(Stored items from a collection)
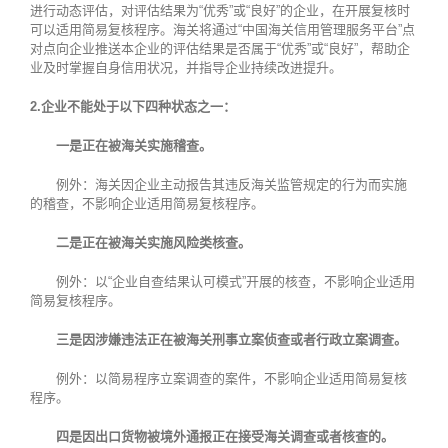
进行动态评估，对评估结果为“优秀”或“良好”的企业，在开展复核时
可以适用简易复核程序。海关将通过“中国海关信用管理服务平台”点
对点向企业推送本企业的评估结果是否属于“优秀”或“良好”，帮助企
业及时掌握自身信用状况，并指导企业持续改进提升。
2.企业不能处于以下四种状态之一：
一是正在被海关实施稽查。
例外：海关因企业主动报告其违反海关监管规定的行为而实施
的稽查，不影响企业适用简易复核程序。
二是正在被海关实施风险类核查。
例外：以“企业自查结果认可模式”开展的核查，不影响企业适用
简易复核程序。
三是因涉嫌违法正在被海关刑事立案侦查或者行政立案调查。
例外：以简易程序立案调查的案件，不影响企业适用简易复核
程序。
四是因出口货物被境外通报正在接受海关调查或者核查的。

- _Task goal_
The data above must be written out again word for word, without its pictures.

- _Task response_
进行动态评估，对评估结果为“优秀”或“良好”的企业，在开展复核时
可以适用简易复核程序。海关将通过“中国海关信用管理服务平台”点
对点向企业推送本企业的评估结果是否属于“优秀”或“良好”，帮助企
业及时掌握自身信用状况，并指导企业持续改进提升。
2.企业不能处于以下四种状态之一：
一是正在被海关实施稽查。
例外：海关因企业主动报告其违反海关监管规定的行为而实施
的稽查，不影响企业适用简易复核程序。
二是正在被海关实施风险类核查。
例外：以“企业自查结果认可模式”开展的核查，不影响企业适用
简易复核程序。
三是因涉嫌违法正在被海关刑事立案侦查或者行政立案调查。
例外：以简易程序立案调查的案件，不影响企业适用简易复核
程序。
四是因出口货物被境外通报正在接受海关调查或者核查的。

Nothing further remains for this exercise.